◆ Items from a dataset
Segment Open

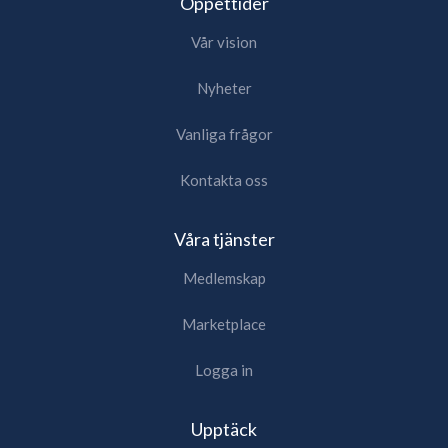
Öppettider
Vår vision
Nyheter
Vanliga frågor
Kontakta oss
Våra tjänster
Medlemskap
Marketplace
Logga in
Upptäck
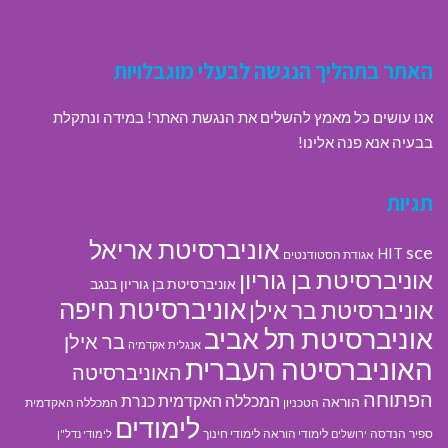
האתר בתהליך הנגשה לבעלי מוגבלויות
אנו עושים כל מאמץ להשלים את הנגשת האתר! במידה ונתקלת
בבעיה אנא פנה אלינו!
תגיות
אוניברסיטת אריאל
sce
HIT
אגודת הסטודנטים
אוניברסיטת בן גוריון
אוניברסיטת בן גוריון בנגב
אוניברסיטת חיפה
אוניברסיטת בר אילן
אוניברסיטת תל אביב
בר אילן
אנגלית
אקדמיה
האוניברסיטה העברית
האוניברסיטה
הפתוחה
המכללה האקדמית כנרת
הוראה
הטכניון
המכללה האקדמית
לימודים
ספיר
הנדסה
לימודי הוראה
לימודי חינוך
ירושלים
לימודי נדל"ן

Segment Closed

◆ Work required
Please print every record above exactly, but leave the pictures out.

◆ Written answer
Öppettider
Vår vision
Nyheter
Vanliga frågor
Kontakta oss
Våra tjänster
Medlemskap
Marketplace
Logga in
Upptäck
האתר בתהליך הנגשה לבעלי מוגבלויות
אנו עושים כל מאמץ להשלים את הנגשת האתר! במידה ונתקלת
בבעיה אנא פנה אלינו!
תגיות
אוניברסיטת אריאל
sce
HIT
אגודת הסטודנטים
אוניברסיטת בן גוריון
אוניברסיטת בן גוריון בנגב
אוניברסיטת חיפה
אוניברסיטת בר אילן
אוניברסיטת תל אביב
בר אילן
אנגלית
אקדמיה
האוניברסיטה העברית
האוניברסיטה
הפתוחה
המכללה האקדמית כנרת
הוראה
הטכניון
המכללה האקדמית
לימודים
ספיר
הנדסה
לימודי הוראה
לימודי חינוך
ירושלים
לימודי נדל"ן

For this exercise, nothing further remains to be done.